▸ What you need to do
Write every record below out exactly; no images.

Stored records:
Content starts
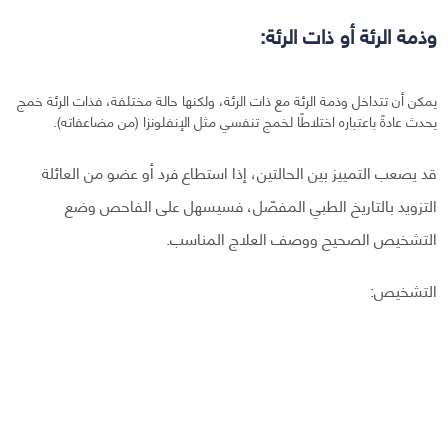
وذمة الرئة أو ذات الرئة:
يمكن أن تتداخل وذمة الرئة مع ذات الرئة، ولكنها حالة مختلفة، فذات الرئة خمج
يحدث عادةً باعتباره اختلاطًا لخمج تنفسي مثل الإنفلونزا (من مضاعفاته).
قد يصعب التمييز بين الحالتين، إذا استطاع فرد أو عضو من العائلة
التزويد بالتاريخ الطبي المفصّل، فسيسهل على الفاحص وضع
التشخيص الصحيح ووصف العلاج المناسب.
التشخيص:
Content ends
▸ Written reply
وذمة الرئة أو ذات الرئة:
يمكن أن تتداخل وذمة الرئة مع ذات الرئة، ولكنها حالة مختلفة، فذات الرئة خمج
يحدث عادةً باعتباره اختلاطًا لخمج تنفسي مثل الإنفلونزا (من مضاعفاته).
قد يصعب التمييز بين الحالتين، إذا استطاع فرد أو عضو من العائلة
التزويد بالتاريخ الطبي المفصّل، فسيسهل على الفاحص وضع
التشخيص الصحيح ووصف العلاج المناسب.
التشخيص:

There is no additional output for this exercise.